Task objective:
Within the listing below, the lines to output run from the one containing "スキップしてメイン コンテンツに移動" through the one containing "の524.3万台、下半期は同21.8％増の659.2万台となった。"; copy them exactly and nothing else.

Working data:
+++++

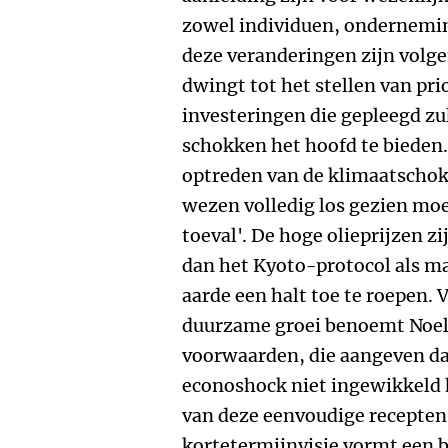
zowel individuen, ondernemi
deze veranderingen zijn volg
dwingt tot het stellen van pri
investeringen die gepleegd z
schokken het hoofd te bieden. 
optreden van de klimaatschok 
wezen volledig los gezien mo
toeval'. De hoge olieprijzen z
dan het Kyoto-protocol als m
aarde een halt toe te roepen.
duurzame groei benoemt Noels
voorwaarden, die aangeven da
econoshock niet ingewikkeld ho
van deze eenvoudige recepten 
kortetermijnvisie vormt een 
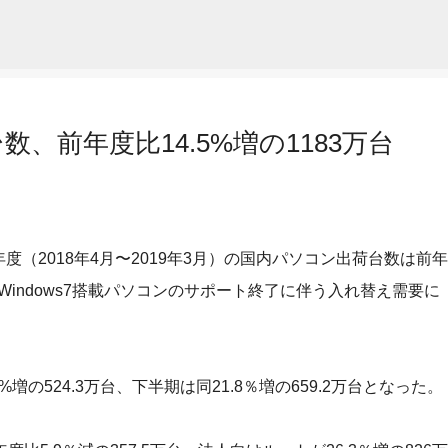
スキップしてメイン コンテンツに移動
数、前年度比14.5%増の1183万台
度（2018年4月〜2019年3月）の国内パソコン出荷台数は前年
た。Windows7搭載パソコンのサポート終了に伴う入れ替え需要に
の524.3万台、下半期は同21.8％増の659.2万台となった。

+++++

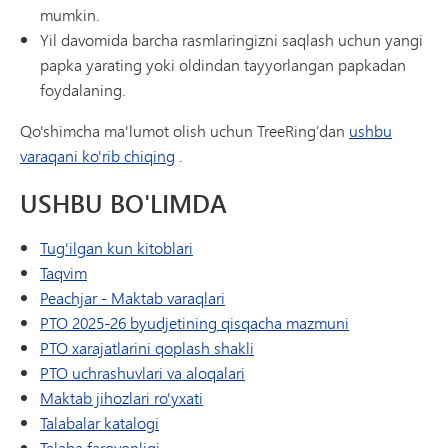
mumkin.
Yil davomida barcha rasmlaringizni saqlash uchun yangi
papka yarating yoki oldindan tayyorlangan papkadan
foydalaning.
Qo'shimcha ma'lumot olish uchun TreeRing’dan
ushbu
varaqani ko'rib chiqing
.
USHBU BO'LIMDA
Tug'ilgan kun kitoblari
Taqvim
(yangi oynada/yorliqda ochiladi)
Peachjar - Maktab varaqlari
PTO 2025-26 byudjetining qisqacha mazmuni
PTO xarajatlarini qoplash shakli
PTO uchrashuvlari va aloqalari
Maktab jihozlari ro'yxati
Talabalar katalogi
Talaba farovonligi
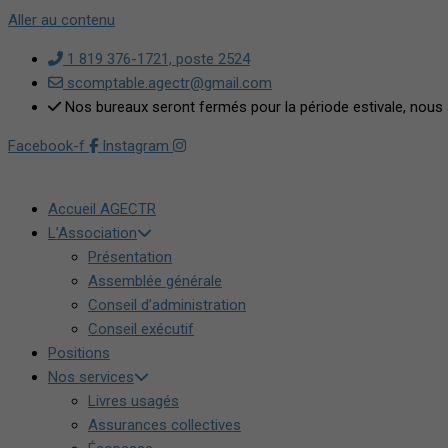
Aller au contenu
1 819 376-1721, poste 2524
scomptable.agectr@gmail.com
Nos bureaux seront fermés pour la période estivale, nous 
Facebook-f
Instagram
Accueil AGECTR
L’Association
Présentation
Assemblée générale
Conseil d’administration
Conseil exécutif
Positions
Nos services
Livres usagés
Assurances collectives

+++++

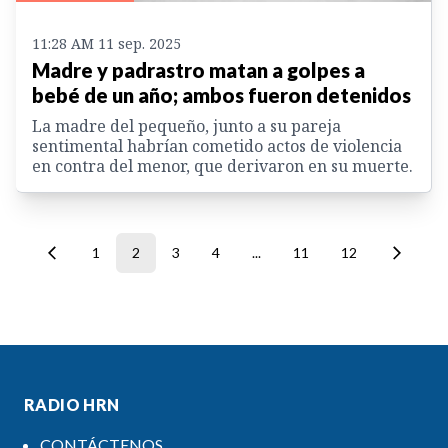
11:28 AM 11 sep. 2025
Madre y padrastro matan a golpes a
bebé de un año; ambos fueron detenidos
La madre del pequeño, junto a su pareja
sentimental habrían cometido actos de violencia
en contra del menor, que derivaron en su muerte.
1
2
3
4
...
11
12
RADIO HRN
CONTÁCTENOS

+++++

Solved problem:
スキップしてメイン コンテンツに移動
数、前年度比14.5%増の1183万台
度（2018年4月〜2019年3月）の国内パソコン出荷台数は前年
た。Windows7搭載パソコンのサポート終了に伴う入れ替え需要に
の524.3万台、下半期は同21.8％増の659.2万台となった。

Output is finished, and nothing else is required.